Flight attendant Samia Rifaat's sister was nearly hysterical. "The company promised to take us to Sharm El- Sheikh to retrieve my sister's body, but now we are returning with nothing," she cried. Rifaat's father said he would be coming back to Sharm El- Sheikh to find out "what happened to the plane", and to his daughter's body.
Nassar's mother said that she had "come for nothing". Holding tightly onto another relative's hand, she explained that her daughter had worked as a flight attendant for six years, but "she had only joined Flash airlines three months ago."
Other Flash crewmembers had accompanied the victims' families to Sharm El-Sheikh. Ihab El-Gohari, who heads the company's flight crews, said he and his colleagues "will be following up with the investigations team to understand what happened".

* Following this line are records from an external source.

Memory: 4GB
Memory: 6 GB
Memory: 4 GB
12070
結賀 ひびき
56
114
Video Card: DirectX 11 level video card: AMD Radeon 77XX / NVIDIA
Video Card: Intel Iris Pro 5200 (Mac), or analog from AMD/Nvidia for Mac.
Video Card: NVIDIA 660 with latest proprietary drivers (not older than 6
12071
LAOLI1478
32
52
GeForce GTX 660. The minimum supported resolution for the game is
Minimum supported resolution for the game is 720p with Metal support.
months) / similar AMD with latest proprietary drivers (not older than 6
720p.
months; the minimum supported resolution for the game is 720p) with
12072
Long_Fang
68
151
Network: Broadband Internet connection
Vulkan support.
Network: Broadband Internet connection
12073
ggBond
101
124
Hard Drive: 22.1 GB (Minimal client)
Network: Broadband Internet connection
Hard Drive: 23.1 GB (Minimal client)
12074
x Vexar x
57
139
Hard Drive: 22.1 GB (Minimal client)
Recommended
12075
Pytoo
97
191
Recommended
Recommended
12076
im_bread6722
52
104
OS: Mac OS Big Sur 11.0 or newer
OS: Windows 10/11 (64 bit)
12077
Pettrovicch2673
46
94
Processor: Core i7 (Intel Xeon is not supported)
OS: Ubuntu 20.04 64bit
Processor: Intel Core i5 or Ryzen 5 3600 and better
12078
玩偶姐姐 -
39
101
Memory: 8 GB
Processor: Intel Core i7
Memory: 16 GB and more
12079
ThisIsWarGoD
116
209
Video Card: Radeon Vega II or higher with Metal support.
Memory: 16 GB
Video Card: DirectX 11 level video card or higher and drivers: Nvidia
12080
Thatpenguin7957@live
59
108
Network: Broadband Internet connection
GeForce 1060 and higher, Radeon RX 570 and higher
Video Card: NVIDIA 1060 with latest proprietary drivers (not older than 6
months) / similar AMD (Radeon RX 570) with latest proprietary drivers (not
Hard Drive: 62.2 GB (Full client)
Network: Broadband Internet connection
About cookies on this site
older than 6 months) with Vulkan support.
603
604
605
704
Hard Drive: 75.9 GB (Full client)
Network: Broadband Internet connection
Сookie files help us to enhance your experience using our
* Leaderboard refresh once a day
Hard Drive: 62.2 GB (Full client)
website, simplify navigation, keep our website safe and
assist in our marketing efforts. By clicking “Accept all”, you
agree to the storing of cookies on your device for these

Jean-Claude Cousseran, the French ambassador to Egypt, told the Weekly that although the French "victims' families have not decided if they will file a case against Flash airlines ... it remains their right" to do so.
Meanwhile, according to tour operator, Khaled Omar, four Russian passengers who were supposed to be on the FSH604 flight that crashed were "saved after their tour leader failed to wake up that morning". He told the Weekly that when the Russian tourists called their relatives at home after hearing the news, their families could hardly believe that they had been miraculously saved.